Lei lo squadrò per un attimo. Non lo aveva mai raccontato a nessuno. Però Clint se lo meritava... E ciò che aveva detto era vero, era l'unica persona di cui lei si fosse mai fidata. Sospirò e iniziò a raccontare. Gli disse tutto. Gli disse la sua vera età, e gli raccontò dei sieri della Vedova Nera della Stanza Rossa, quelli che rallentavano l'invecchiamento e irrobustivano il corpo. Gli disse della danza, e di come avesse appena scoperto che erano ricordi fasulli. Gli disse dell'addestramento nella Stanza Rossa, del programma Vedova Nera. Gli disse della cerimonia di laurea, della sterilizzazione, dei suoi primi incarichi, del KGB, della figlia di Dreykov, di San Paolo, dell'incendio all'ospedale, gli disse tutto quello che poteva fino alla missione a Budapest. Gli disse tutto ciò che non aveva mai condiviso con nessuno, tutto ciò che si era tenuta dentro per anni, mentre la neve continuava a scendere su di loro.
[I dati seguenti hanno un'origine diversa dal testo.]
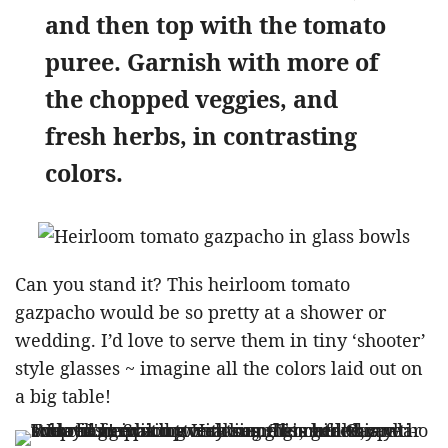
and then top with the tomato
puree. Garnish with more of
the chopped veggies, and
fresh herbs, in contrasting
colors.
Can you stand it? This heirloom tomato
gazpacho would be so pretty at a shower or
wedding. I’d love to serve them in tiny ‘shooter’
style glasses ~ imagine all the colors laid out on
a big table!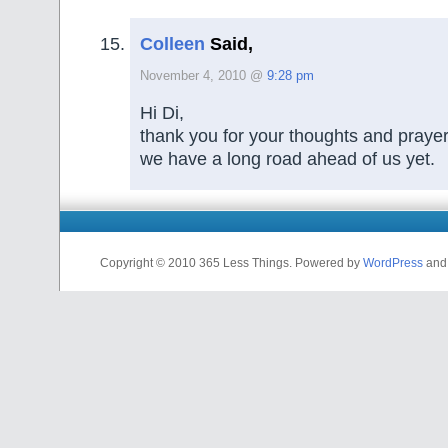
Colleen
Said,
November 4, 2010 @
9:28 pm
Hi Di,
thank you for your thoughts and praye
we have a long road ahead of us yet.
Copyright © 2010 365 Less Things. Powered by
WordPress
an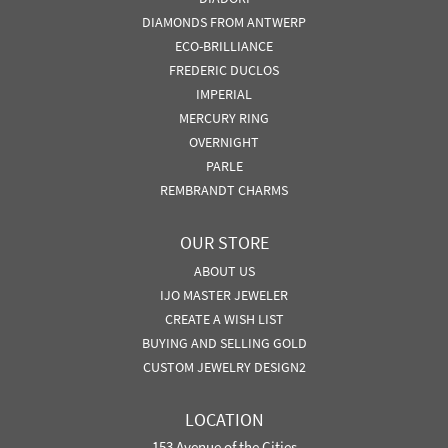
DIAMONDS FROM ANTWERP
ECO-BRILLIANCE
FREDERIC DUCLOS
IMPERIAL
MERCURY RING
OVERNIGHT
PARLE
REMBRANDT CHARMS
OUR STORE
ABOUT US
IJO MASTER JEWELER
CREATE A WISH LIST
BUYING AND SELLING GOLD
CUSTOM JEWELRY DESIGN2
LOCATION
153 Avenue of the Cities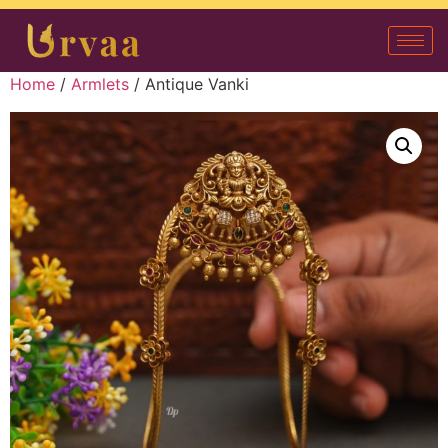
Home
/
Armlets
/ Antique Vanki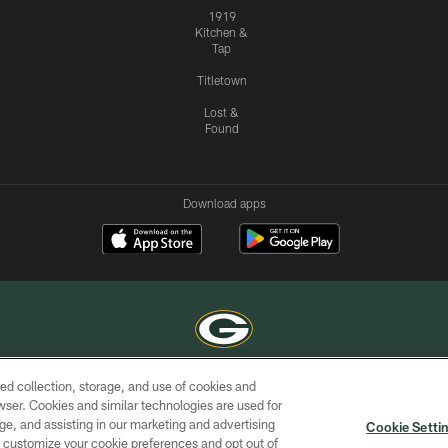
1919
Kitchen &
Tap
Titletown
Lost &
Found
Download apps
ed collection, storage, and use of cookies and
COPYRIGHT © GREEN BAY PACKERS, INC.
rowser. Cookies and similar technologies are used for
ge, and assisting in our marketing and advertising
ACCESSIBILITY
SITE
AD
YOU
Cookie Setti
MAP
CHOICES
er customize your cookie preferences and opt out of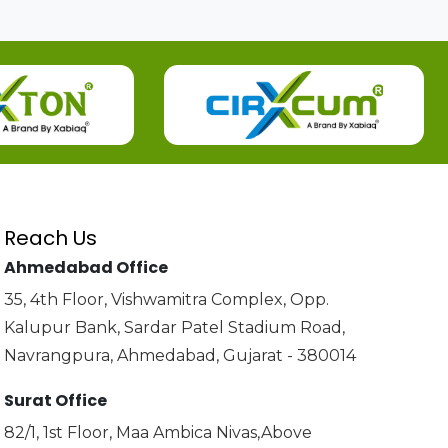
Reach Us
Ahmedabad Office
35, 4th Floor, Vishwamitra Complex, Opp.
Kalupur Bank, Sardar Patel Stadium Road,
Navrangpura, Ahmedabad, Gujarat - 380014
Surat Office
82/1, 1st Floor, Maa Ambica Nivas,Above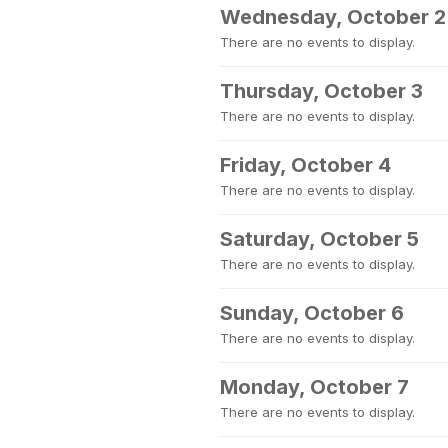
Wednesday, October 2
There are no events to display.
Thursday, October 3
There are no events to display.
Friday, October 4
There are no events to display.
Saturday, October 5
There are no events to display.
Sunday, October 6
There are no events to display.
Monday, October 7
There are no events to display.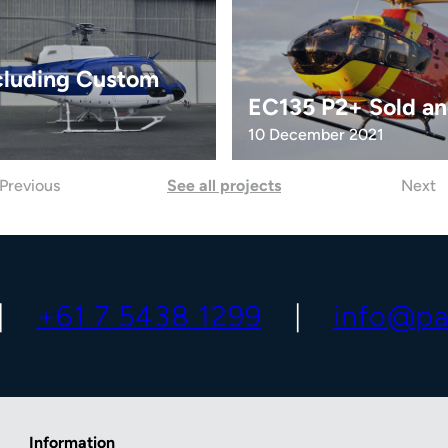
cluding Custom
EC135 P2+ Sold an
10 December 2021
Previous
See all projects
Next
+61 7 5438 1299
info@pa
Information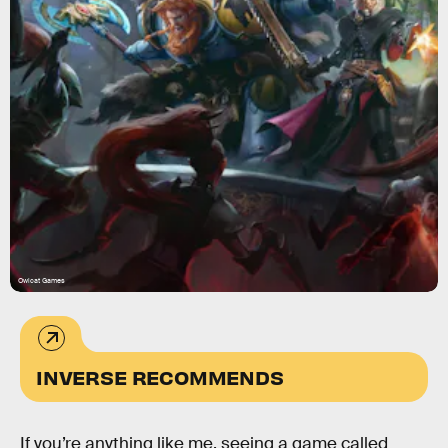
Owlcat Games
INVERSE RECOMMENDS
If you’re anything like me, seeing a game called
Lui ascoltò tutto in silenzio, con attenzione, senza mai interromperla. Quando lei finì la osservò a lungo. Poi scrollò le spalle. 

"Natasha, se prima pensavo che fossi la persona più forte che avessi mai incontrato ora sei riuscita a superarti." Senza aggiungere altro, si avvicinò a lei e la abbracciò. Lei rimase un attimo rigida, stupita da quella reazione. Poi si sciolse nell'abbraccio, e lasciò che le braccia dell'arciere la stringessero. Quando era stata l'ultima volta che qualcuno l'aveva abbracciata così? Solo allora si accorse di quanto ne avesse avuto bisogno, come una bambina piccola che aveva appena avuto un incubo. Peccato che il suo incubo fosse la vita reale. Chiuse gli occhi, e adagiò la testa sul petto di Clint. Restarono fermi così per diverso tempo, in silenzio, la neve che continuava ignara a cadere, facendo loro da sfondo.